Transparency the key for Online Video in China

MUMBAI: Trust and transparency while building strong partnerships with content providers, advertisers and end users are the keys to the development of China’s online video market, according to speakers at the CASBAA Online Video in China forum on 2 March, 2011 in Beijing.  
Keynote speaker Johannes Larcher, SVP International, Hulu, said the US-based online platform focuses on three key points – monetization of content, secure distribution and shared risk. Larcher added that Hulu has more than 250 content partners and 600 advertising partners.
With over 100 delegates and speakers in attendance, the forum provided a platform for industry leaders to discuss in depth the issues associated with the growing popularity of consuming video over the Internet in China.
“Since China is one of the biggest and fastest growing markets in Asia, and indeed the world, it makes sense to keep focusing our attention on developments that will affect the broadcasting industry there,” said CASBAA chairman Marcel Fenez. “While traditional television reigns supreme, a projected 300 million Chinese viewers watching video online by the end of 2011 means that it is vitally important to identify the opportunities and hurdles that will affect business development in the future.”
With ongoing advancements in technology, online video is the natural progression of any linear broadcasting model with major stakeholders advocating a TV everywhere approach. However, monetisation is a key challenge for online video as hard data on audience measurement to attract advertisers to this medium is difficult to source commented several of the speakers at the CASBAA event.

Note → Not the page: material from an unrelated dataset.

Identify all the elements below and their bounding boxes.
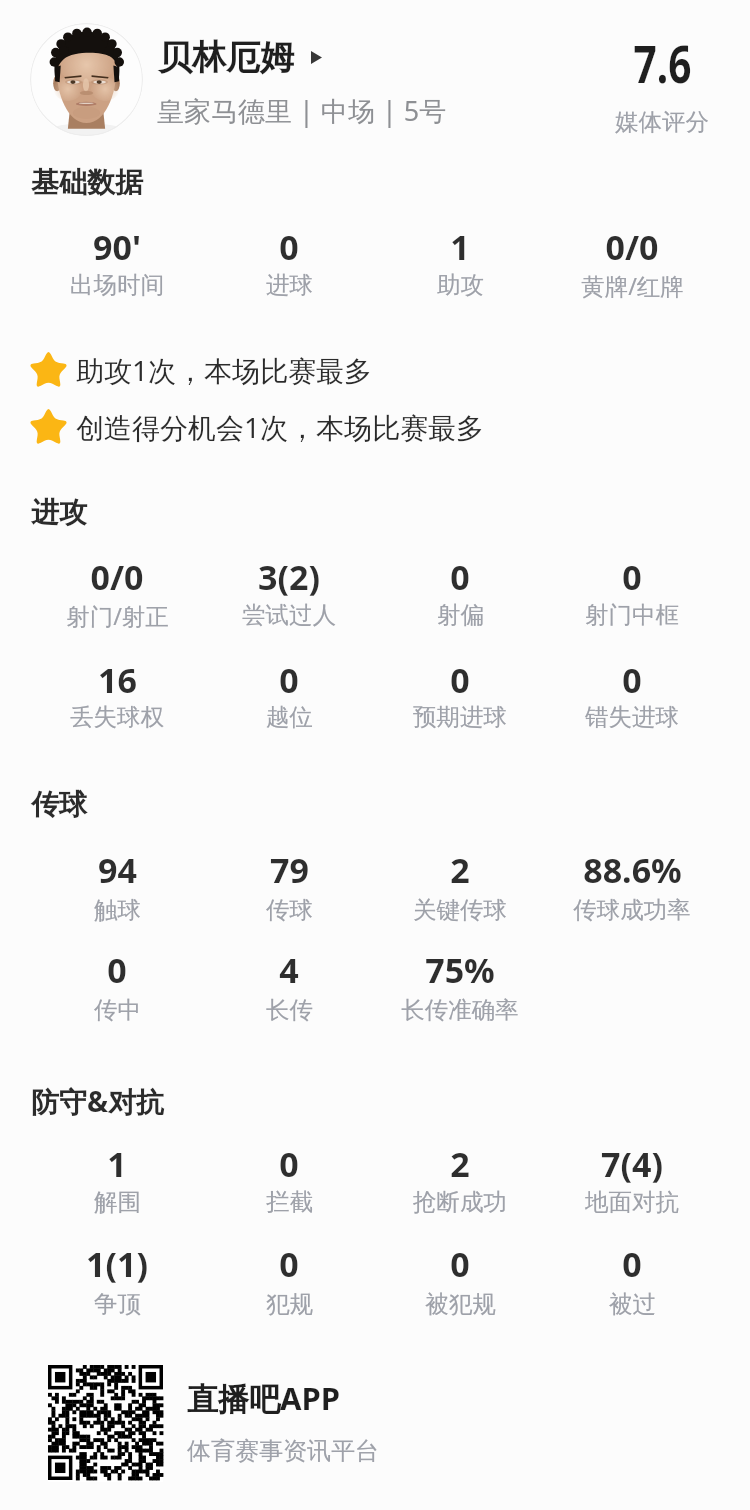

And, while broadcasters are increasingly turning to multi-platform methods of content delivery, infrastructure in terms of bandwidth speed is another concern raised. While this situation is improving, there is still uncertainty as to what sort of collaboration, if any, there will be with telcos in the future. 
Also, copyright issues and the market itself are not standardized, where some on-line video services are using licensed content while others are not.
However, according to CMM-I managing director Anke Redl, “Chinese online video sites are becoming increasingly sophisticated in terms of how they acquire both international and domestic licensed programs, as well as commission relevant content themselves.”
“As broadcasters evolve their business strategies to take advantage of new platforms to complement traditional television models, CASBAA will continue to develop events such as Online Video in China in order to bring some much needed focus in this vast market,” added Fenez.